Jan Cunningham
- Birth name: Jan Cunningham
- School: Bangor Grammar School
- University: Trinity College Dublin
- Notable relative(s): Bryn Cunningham (brother)

Rugby union career
- Position(s): Wing, centre, fullback

Amateur team(s)
- Years: Team / Apps / (Points)
- 1993-1997: Dublin University /  / ()
- 1997-1999: Ballymena R.F.C. /  / ()
- 1999-: Dungannon RFC /  / ()

Senior career
- Years: Team / Apps / (Points)
- 1995-2002: Ulster / 54 / ()
- Correct as of 2 December 2022

= Jan Cunningham =

Irish rugby union player

Jan Cunningham is an Irish former rugby union player, who played centre, wing and fullback for Ulster.

He was educated at Bangor Grammar School, where he captained the 1st XV at rugby and the 1st XI at cricket. He captained Ulster Schools, was part of the Ireland Schools team that won the Triple Crown.

He studied Law at Trinity College Dublin, playing rugby for Dublin University, and was selected for Ireland at under-19 and under-21 level. He made his debut for Ulster against Munster in 1995. After completing his law degree in 1997, he joined Ballymena R.F.C. And signed a full-time contract with Ulster. He played all but one of Ulster's Heineken Cup matches in the first four seasons of the competition. He was part of the Ulster team who won the 1999 Heineken Cup, scoring three tries during the campaign. He started the final, but fractured his jaw and cheekbone in a tackle early in the first half, and was withdrawn at half-time. Internationally, played for Ireland 'A' and Ireland Sevens, and was an unused substitute for the senior Ireland team in a friendly against Canada in 1997. At club level, he moved to Dungannon RFC before the 1999-2000 season, and was part of the Dungannon team who were the first Ulster club to win the All-Ireland League in 2001.

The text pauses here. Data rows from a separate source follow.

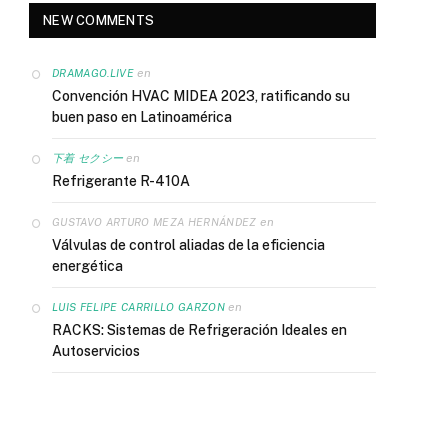
NEW COMMENTS
en
DRAMAGO.LIVE
Convención HVAC MIDEA 2023, ratificando su
buen paso en Latinoamérica
en
下着 セクシー
Refrigerante R-410A
en
GUSTAVO ARTURO MEZA HERNÁNDEZ
Válvulas de control aliadas de la eficiencia
energética
en
LUIS FELIPE CARRILLO GARZON
RACKS: Sistemas de Refrigeración Ideales en
Autoservicios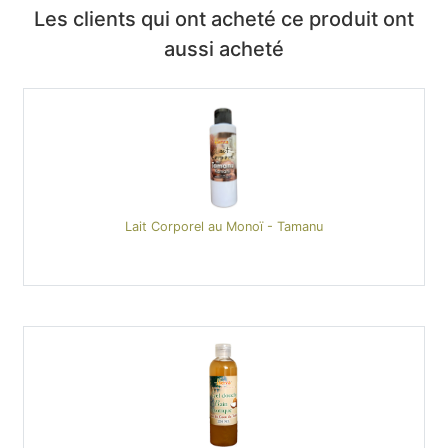
Les clients qui ont acheté ce produit ont
aussi acheté
Lait Corporel au Monoï - Tamanu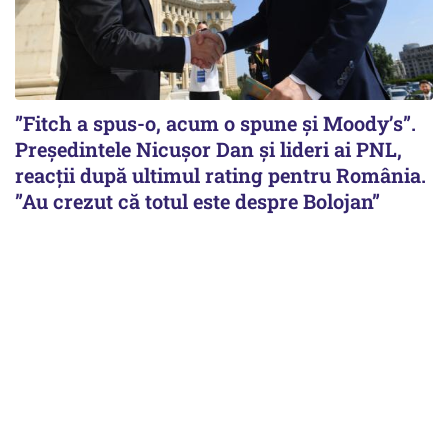
”Fitch a spus-o, acum o spune și Moody’s”.
Președintele Nicușor Dan și lideri ai PNL,
reacții după ultimul rating pentru România.
”Au crezut că totul este despre Bolojan”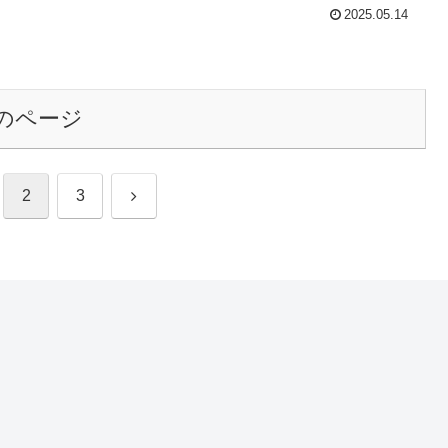
2025.05.14
のページ
次
2
3
へ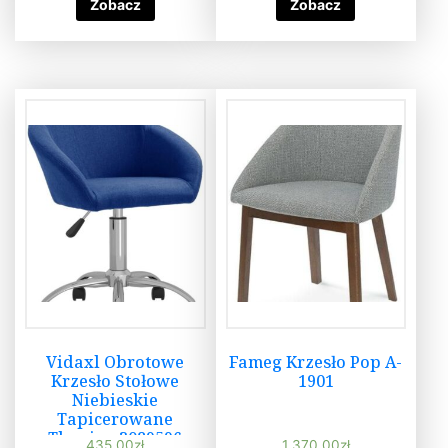
Zobacz
Zobacz
Vidaxl Obrotowe
Fameg Krzesło Pop A-
Krzesło Stołowe
1901
Niebieskie
Tapicerowane
Tkaniną 3089596
435,00
zł
1 370,00
zł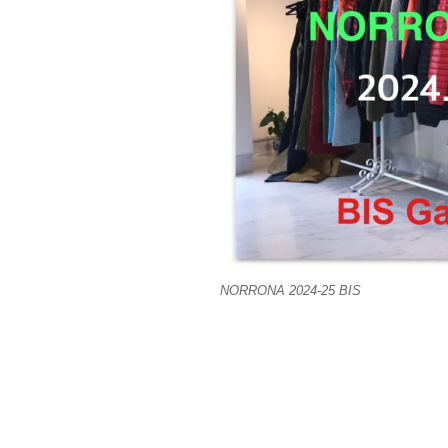
NORRONA 2024-25 BIS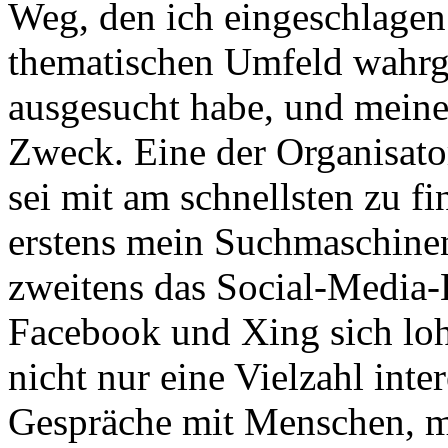
Weg, den ich eingeschlagen
thematischen Umfeld wahrg
ausgesucht habe, und meine 
Zweck. Eine der Organisator
sei mit am schnellsten zu f
erstens mein Suchmaschinen
zweitens das Social-Media-
Facebook und Xing sich lohn
nicht nur eine Vielzahl int
Gespräche mit Menschen, m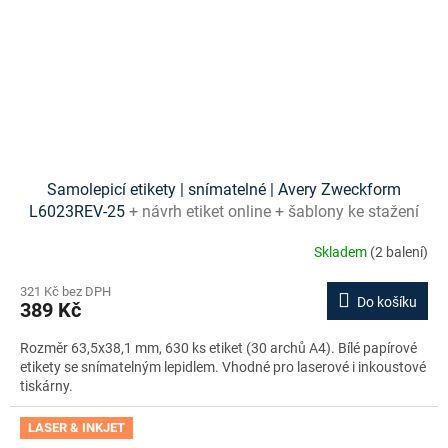
Samolepicí etikety | snímatelné | Avery Zweckform
L6023REV-25
+ návrh etiket online + šablony ke stažení
zdarma
Skladem
(2 balení)
321 Kč bez DPH
Do košíku
389 Kč
Rozměr 63,5x38,1 mm, 630 ks etiket (30 archů A4). Bílé papírové
etikety se snímatelným lepidlem. Vhodné pro laserové i inkoustové
tiskárny.
LASER & INKJET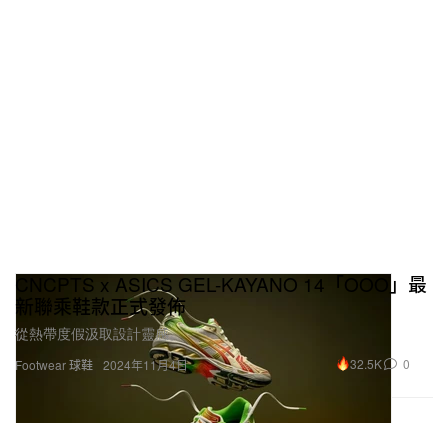
CNCPTS x ASICS GEL-KAYANO 14「OOO」最
新聯乘鞋款正式發佈
從熱帶度假汲取設計靈感。
32.5K
0
Footwear 球鞋
2024年11月4日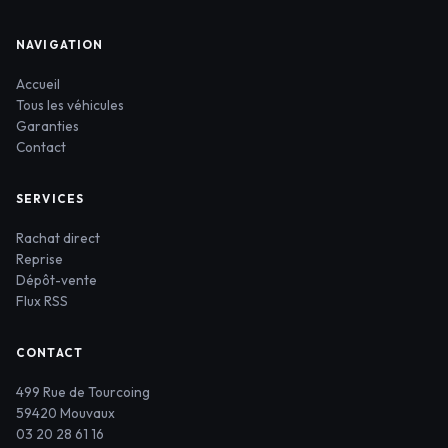
NAVIGATION
Accueil
Tous les véhicules
Garanties
Contact
SERVICES
Rachat direct
Reprise
Dépôt-vente
Flux RSS
CONTACT
499 Rue de Tourcoing
59420 Mouvaux
03 20 28 61 16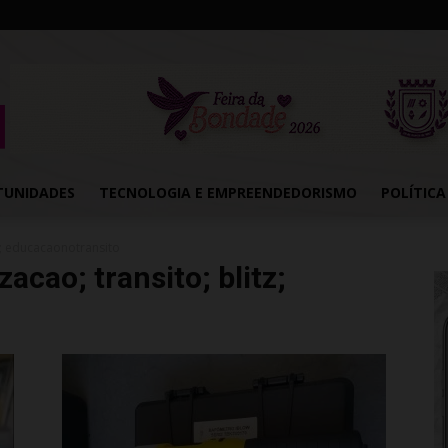
TUNIDADES
TECNOLOGIA E EMPREENDEDORISMO
POLÍTICA
tz; educacaonotransito
zacao; transito; blitz;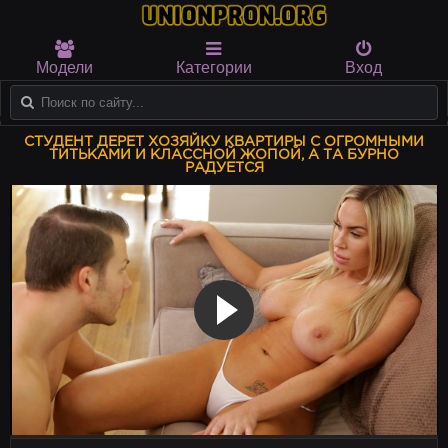
Модели
Категории
Вход
СТУДЕНТ ДЕРЕТ ХОЗЯЙКУ КВАРТИРЫ С ОГРОМНЫМИ
ТИТЬКАМИ И КЛАССНОЙ ЖОПОЙ, А ТА БУРНО
РАДУЕТСЯ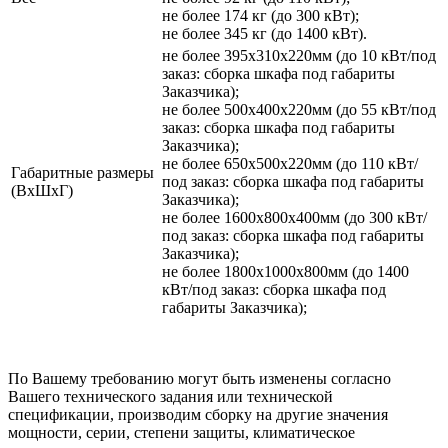
не более 174 кг (до 300 кВт);
не более 345 кг (до 1400 кВт).
не более 395х310х220мм (до 10 кВт/под
заказ: сборка шкафа под габариты
Заказчика);
не более 500х400х220мм (до 55 кВт/под
заказ: сборка шкафа под габариты
Заказчика);
не более 650х500х220мм (до 110 кВт/
Габаритные размеры
под заказ: сборка шкафа под габариты
(ВхШхГ)
Заказчика);
не более 1600х800х400мм (до 300 кВт/
под заказ: сборка шкафа под габариты
Заказчика);
не более 1800х1000х800мм (до 1400
кВт/под заказ: сборка шкафа под
габариты Заказчика);
По Вашему требованию могут быть изменены согласно
Вашего технического задания или технической
спецификации, производим сборку на другие значения
мощности, серии, степени защиты, климатическое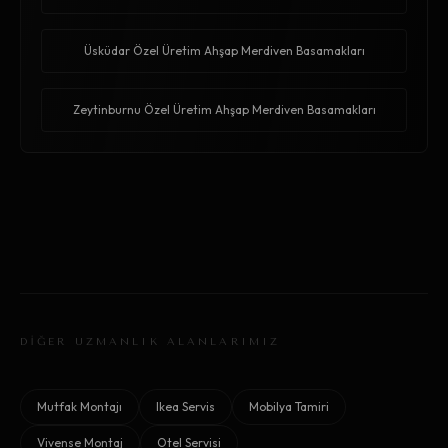
Üsküdar Özel Üretim Ahşap Merdiven Basamakları
Zeytinburnu Özel Üretim Ahşap Merdiven Basamakları
DİĞER UZMANLIK ALANLARIMIZ
Mutfak Montajı
Ikea Servis
Mobilya Tamiri
Vivense Montaj
Otel Servisi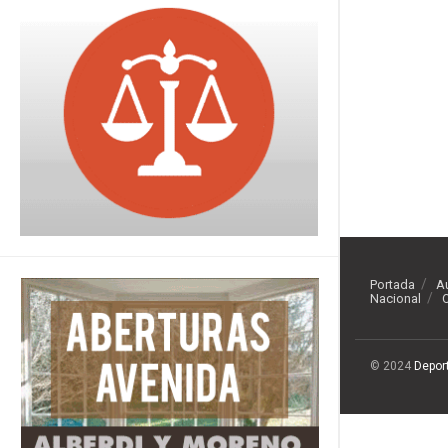
Portada
A
Nacional
O
© 2024
Depor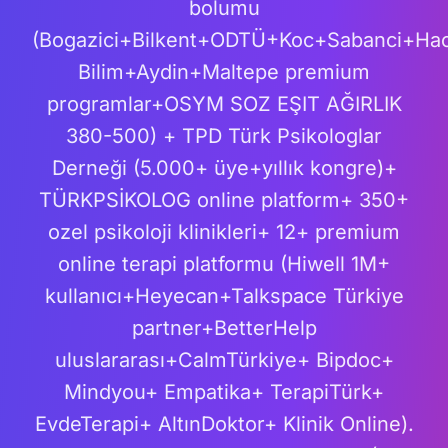
bolumu
(Bogazici+Bilkent+ODTÜ+Koc+Sabanci+Ha
Bilim+Aydin+Maltepe premium
programlar+OSYM SOZ EŞIT AĞIRLIK
380-500) + TPD Türk Psikologlar
Derneği (5.000+ üye+yıllık kongre)+
TÜRKPSİKOLOG online platform+ 350+
ozel psikoloji klinikleri+ 12+ premium
online terapi platformu (Hiwell 1M+
kullanıcı+Heyecan+Talkspace Türkiye
partner+BetterHelp
uluslararası+CalmTürkiye+ Bipdoc+
Mindyou+ Empatika+ TerapiTürk+
EvdeTerapi+ AltınDoktor+ Klinik Online).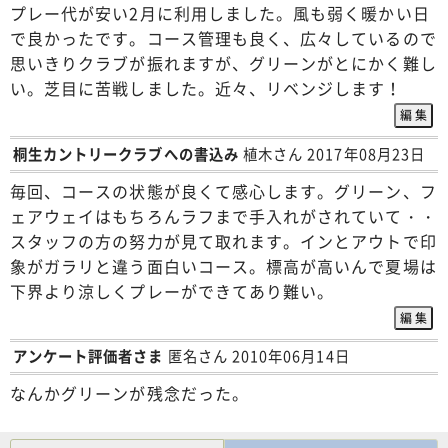
プレー代が安い2月に利用しました。風も弱く暖かい日
で良かったです。コース管理も良く、広々しているので
思いきりクラブが振れますが、グリーンがとにかく難し
い。芝目に苦戦しました。近々、リベンジします！
桐生カントリークラブへの書込み
植木さん 2017年08月23日
毎回、コースの状態が良くて感心します。グリーン、フ
ェアウェイはもちろんラフまで手入れがされていて・・
スタッフの方の努力が見て取れます。インとアウトで印
象がガラリと違う面白いコース。標高が高いんで夏場は
下界より涼しくプレーができてあり難い。
アンケート評価者さま
匿名さん 2010年06月14日
なんかグリーンが残念だった。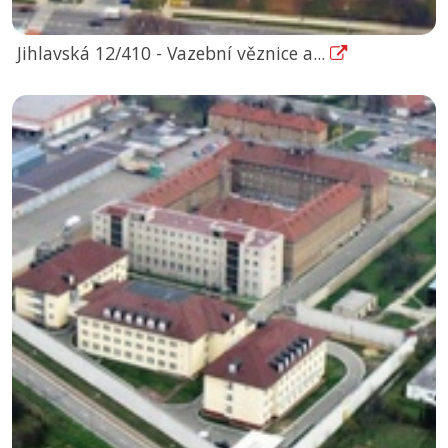
Jihlavská 12/410 - Vazební věznice a...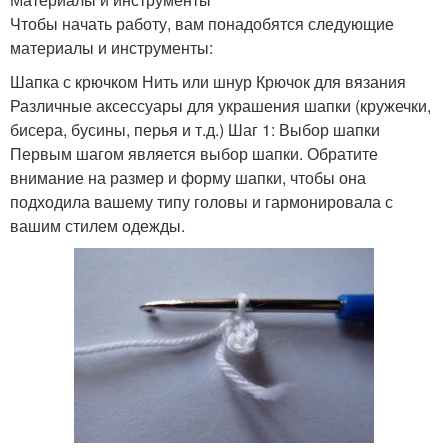
Чтобы начать работу, вам понадобятся следующие
материалы и инструменты:
Шапка с крючком Нить или шнур Крючок для вязания
Различные аксессуары для украшения шапки (кружечки,
бисера, бусины, перья и т.д.) Шаг 1: Выбор шапки
Первым шагом является выбор шапки. Обратите
внимание на размер и форму шапки, чтобы она
подходила вашему типу головы и гармонировала с
вашим стилем одежды.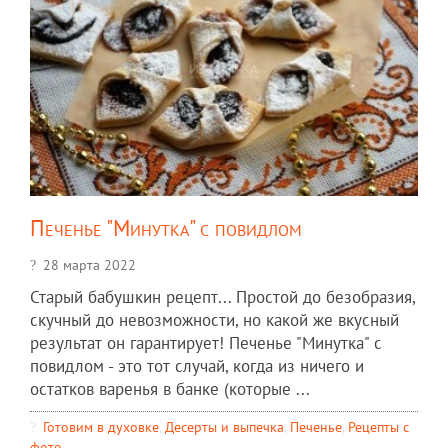
Печенье "Минутка" с повидлом
28 марта 2022
Старый бабушкин рецепт... Простой до безобразия,
скучный до невозможности, но какой же вкусный
результат он гарантирует! Печенье "Минутка" с
повидлом - это тот случай, когда из ничего и
остатков варенья в банке (которые ...
Готовим в духовке
,
Десерты и выпечка
,
Печенье
,
Рецепты c
фото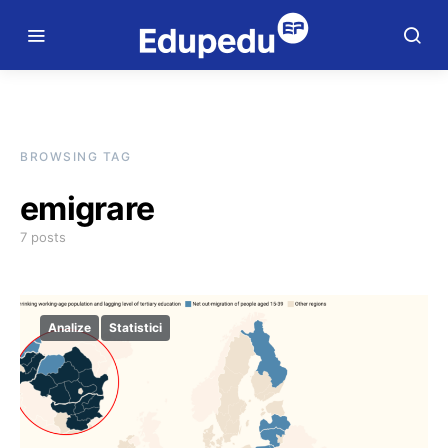
BROWSING TAG
emigrare
7 posts
Analize
Statistici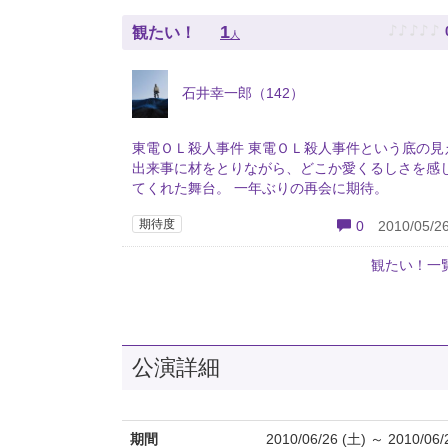
♪
♪
♪
♪
♪
1
観たい！
人
石井幸一郎（142）
東電ＯＬ殺人事件 東電ＯＬ殺人事件という底の見
出来事に材をとりながら、どこか愛くるしさを感
てくれた舞台。 一年ぶりの再会に期待。
期待度
0
2010/05/26
観たい！一
公演詳細
期間
2010/06/26 (土) ～ 2010/06/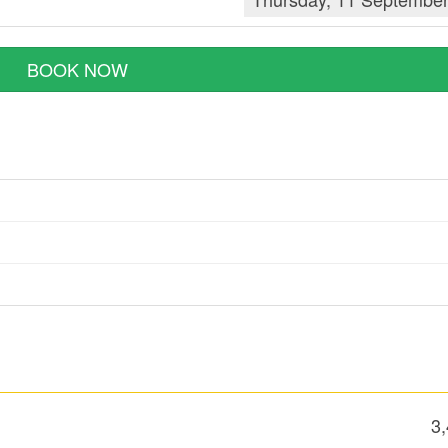
BOOK NOW
3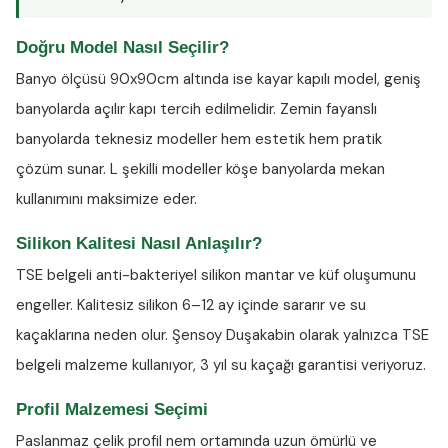
Doğru Model Nasıl Seçilir?
Banyo ölçüsü 90x90cm altında ise kayar kapılı model, geniş
banyolarda açılır kapı tercih edilmelidir. Zemin fayanslı
banyolarda teknesiz modeller hem estetik hem pratik
çözüm sunar. L şekilli modeller köşe banyolarda mekan
kullanımını maksimize eder.
Silikon Kalitesi Nasıl Anlaşılır?
TSE belgeli anti-bakteriyel silikon
mantar ve küf oluşumunu
engeller. Kalitesiz silikon 6–12 ay içinde sararır ve su
kaçaklarına neden olur. Şensoy Duşakabin olarak yalnızca TSE
belgeli malzeme kullanıyor, 3 yıl su kaçağı garantisi veriyoruz.
Profil Malzemesi Seçimi
Paslanmaz çelik profil nem ortamında uzun ömürlü ve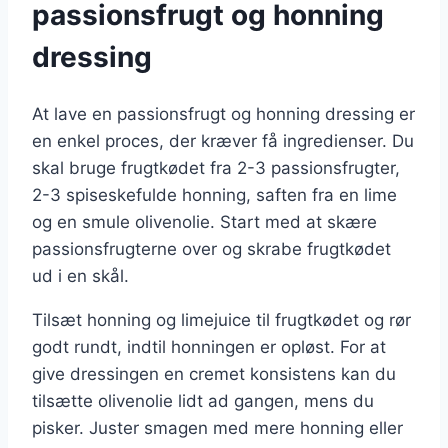
passionsfrugt og honning
dressing
At lave en passionsfrugt og honning dressing er
en enkel proces, der kræver få ingredienser. Du
skal bruge frugtkødet fra 2-3 passionsfrugter,
2-3 spiseskefulde honning, saften fra en lime
og en smule olivenolie. Start med at skære
passionsfrugterne over og skrabe frugtkødet
ud i en skål.
Tilsæt honning og limejuice til frugtkødet og rør
godt rundt, indtil honningen er opløst. For at
give dressingen en cremet konsistens kan du
tilsætte olivenolie lidt ad gangen, mens du
pisker. Juster smagen med mere honning eller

He fell out of favour at Ulster under head coach Alan Solomons, who left him out of the squad for the 2001–02 Heineken Cup. His final appearance for the province came in December 2002, after a series of injuries left the team short of centres for a Heineken Cup tie against Biarritz Olympique, scoring a try in a narrow defeat. His contract was up at the end of the 2002-03 season, and he was not offered a new one. He had made 54 appearances for the province. He resumed his legal career as a trainee solicitor with Millar McCall Wylie, rising to become a partner at the firm in 2011. His younger brother Bryn also played for Ulster, and has been the team's Operations Director since 2015.